┌──

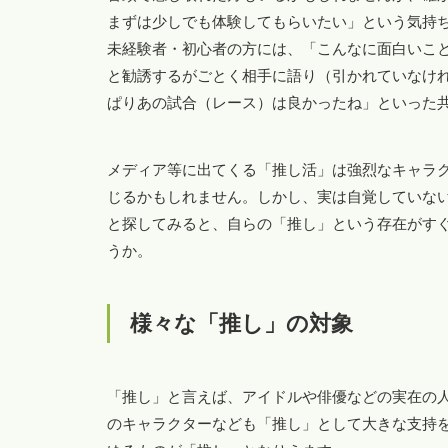
まずは少しでも体験してもらいたい」という気持
未経験者・初心者の方には、「こんなに面白いこ
と勧誘するがごとく相手に語り（引かれていなけ
ぱりあの試合（レース）は良かったね」といった
メディア等に出てくる「推し活」は強烈なキャラ
じるかもしれません。しかし、実は自覚していな
と探してみると、自らの「推し」という存在がす
うか。
様々な「推し」の対象
「推し」と言えば、アイドルや俳優などの実在の
のキャラクターなども「推し」として大きな支持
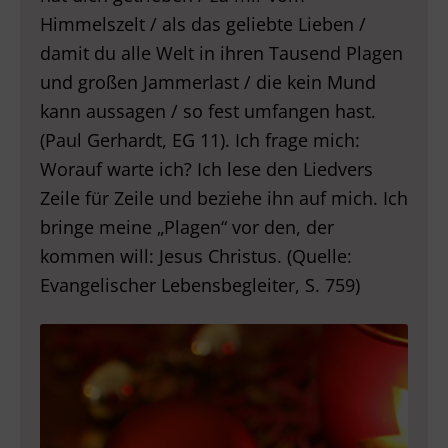
Himmelszelt / als das geliebte Lieben /
damit du alle Welt in ihren Tausend Plagen
und großen Jammerlast / die kein Mund
kann aussagen / so fest umfangen hast.
(Paul Gerhardt, EG 11). Ich frage mich:
Worauf warte ich? Ich lese den Liedvers
Zeile für Zeile und beziehe ihn auf mich. Ich
bringe meine „Plagen“ vor den, der
kommen will: Jesus Christus. (Quelle:
Evangelischer Lebensbegleiter, S. 759)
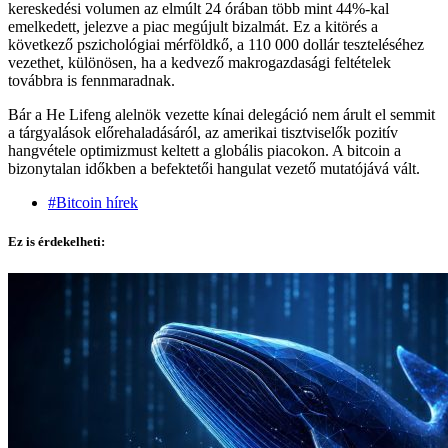
kereskedési volumen az elmúlt 24 órában több mint 44%-kal
emelkedett, jelezve a piac megújult bizalmát. Ez a kitörés a
következő pszichológiai mérföldkő, a 110 000 dollár teszteléséhez
vezethet, különösen, ha a kedvező makrogazdasági feltételek
továbbra is fennmaradnak.
Bár a He Lifeng alelnök vezette kínai delegáció nem árult el semmit
a tárgyalások előrehaladásáról, az amerikai tisztviselők pozitív
hangvétele optimizmust keltett a globális piacokon. A bitcoin a
bizonytalan időkben a befektetői hangulat vezető mutatójává vált.
#Bitcoin hírek
Ez is érdekelheti:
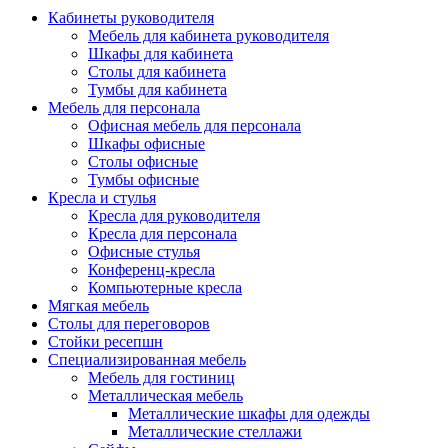
Кабинеты руководителя
Мебель для кабинета руководителя
Шкафы для кабинета
Столы для кабинета
Тумбы для кабинета
Мебель для персонала
Офисная мебель для персонала
Шкафы офисные
Столы офисные
Тумбы офисные
Кресла и стулья
Кресла для руководителя
Кресла для персонала
Офисные стулья
Конференц-кресла
Компьютерные кресла
Мягкая мебель
Столы для переговоров
Стойки ресепшн
Специализированная мебель
Мебель для гостиниц
Металлическая мебель
Металлические шкафы для одежды
Металлические стеллажи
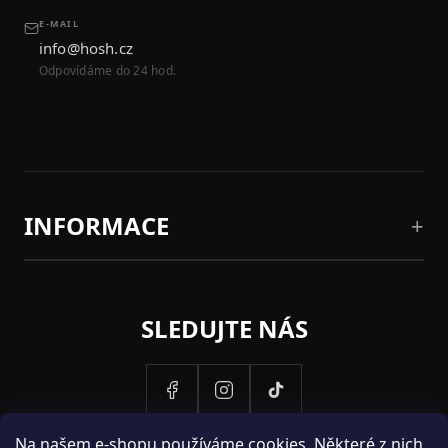
E-MAIL
info@hosh.cz
Odpovídáme do 24 hod.
INFORMACE
SLEDUJTE NÁS
Na našem e-shopu používáme
cookies
. Některé z nich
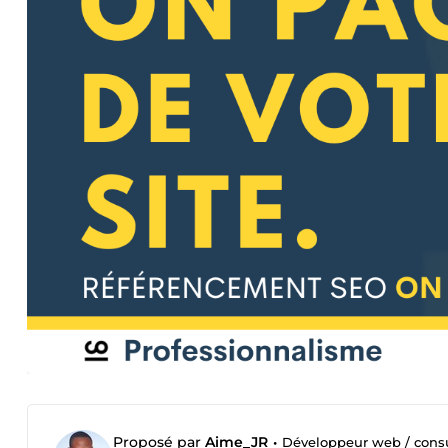
Proposé par
Aime_JR
•
Développeur web / cons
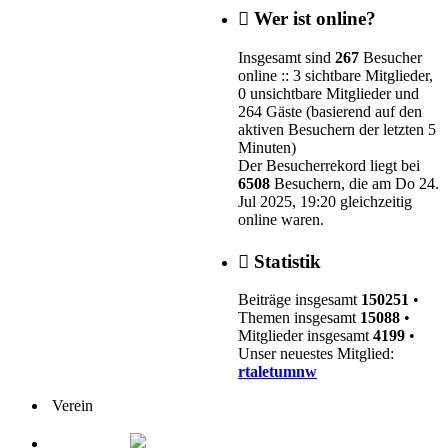
Wer ist online?
Insgesamt sind
267
Besucher
online :: 3 sichtbare Mitglieder,
0 unsichtbare Mitglieder und
264 Gäste (basierend auf den
aktiven Besuchern der letzten 5
Minuten)
Der Besucherrekord liegt bei
6508
Besuchern, die am Do 24.
Jul 2025, 19:20 gleichzeitig
online waren.
Statistik
Beiträge insgesamt
150251
•
Themen insgesamt
15088
•
Mitglieder insgesamt
4199
•
Unser neuestes Mitglied:
rtaletumnw
Verein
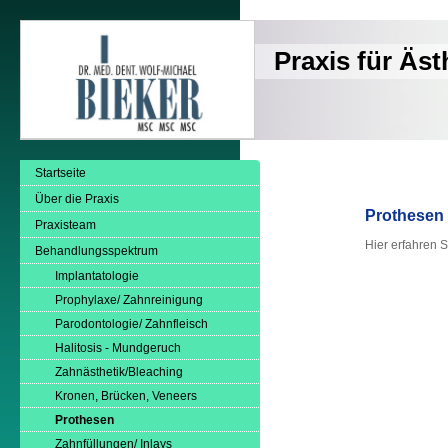
Praxis für Äs
Startseite
Über die Praxis
Prothesen 
Praxisteam
Hier erfahren 
Behandlungsspektrum
Implantatologie
Prophylaxe/ Zahnreinigung
Parodontologie/ Zahnfleisch
Halitosis - Mundgeruch
Zahnästhetik/Bleaching
Kronen, Brücken, Veneers
Prothesen
Zahnfüllungen/ Inlays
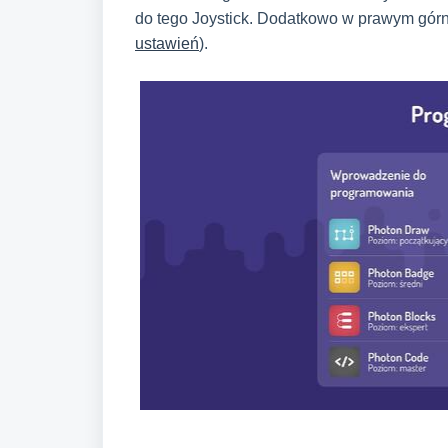
do tego Joystick. Dodatkowo w prawym górn
ustawień
).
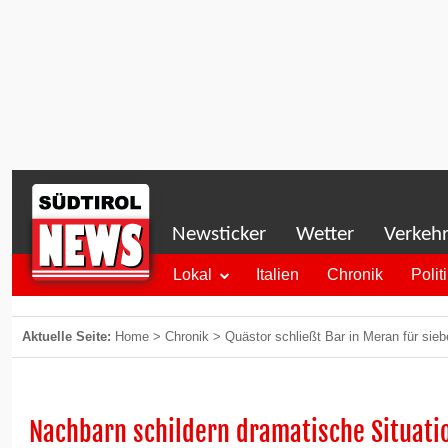
Newsticker
Wetter
Verkeh
Lokal
Italien
Chronik
Polit
Aktuelle Seite:
Home
>
Chronik
>
Quästor schließt Bar in Meran für sie
Nachbarn schildern dramatische Situati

└──

• _What you should do_:
The line containing "Кресла и стулья" and each line after it through the end of the listing above are to be written out exactly, without the pictures.

• _Response below_:
Кресла и стулья
Кресла для руководителя
Кресла для персонала
Офисные стулья
Конференц-кресла
Компьютерные кресла
Мягкая мебель
Столы для переговоров
Стойки ресепшн
Специализированная мебель
Мебель для гостиниц
Металлическая мебель
Металлические шкафы для одежды
Металлические стеллажи
E-MAIL
info@hosh.cz
Odpovídáme do 24 hod.
INFORMACE
SLEDUJTE NÁS
Na našem e-shopu používáme
cookies
. Některé z nich
Proposé par
Aime_JR
•
Développeur web / cons
Wer ist online?
Insgesamt sind
267
Besucher
online :: 3 sichtbare Mitglieder,
0 unsichtbare Mitglieder und
264 Gäste (basierend auf den
aktiven Besuchern der letzten 5
Minuten)
Der Besucherrekord liegt bei
6508
Besuchern, die am Do 24.
Jul 2025, 19:20 gleichzeitig
online waren.
Statistik
Beiträge insgesamt
150251
•
Themen insgesamt
15088
•
Mitglieder insgesamt
4199
•
Unser neuestes Mitglied:
rtaletumnw
Verein
Praxis für Äs
Startseite
Über die Praxis
Prothesen 
Praxisteam
Hier erfahren 
Behandlungsspektrum
Implantatologie
Prophylaxe/ Zahnreinigung
Parodontologie/ Zahnfleisch
Halitosis - Mundgeruch
Zahnästhetik/Bleaching
Kronen, Brücken, Veneers
Prothesen
Zahnfüllungen/ Inlays
do tego Joystick. Dodatkowo w prawym górn
ustawień
).
Newsticker
Wetter
Verkeh
Lokal
Italien
Chronik
Polit
Aktuelle Seite:
Home
>
Chronik
>
Quästor schließt Bar in Meran für sie
Nachbarn schildern dramatische Situati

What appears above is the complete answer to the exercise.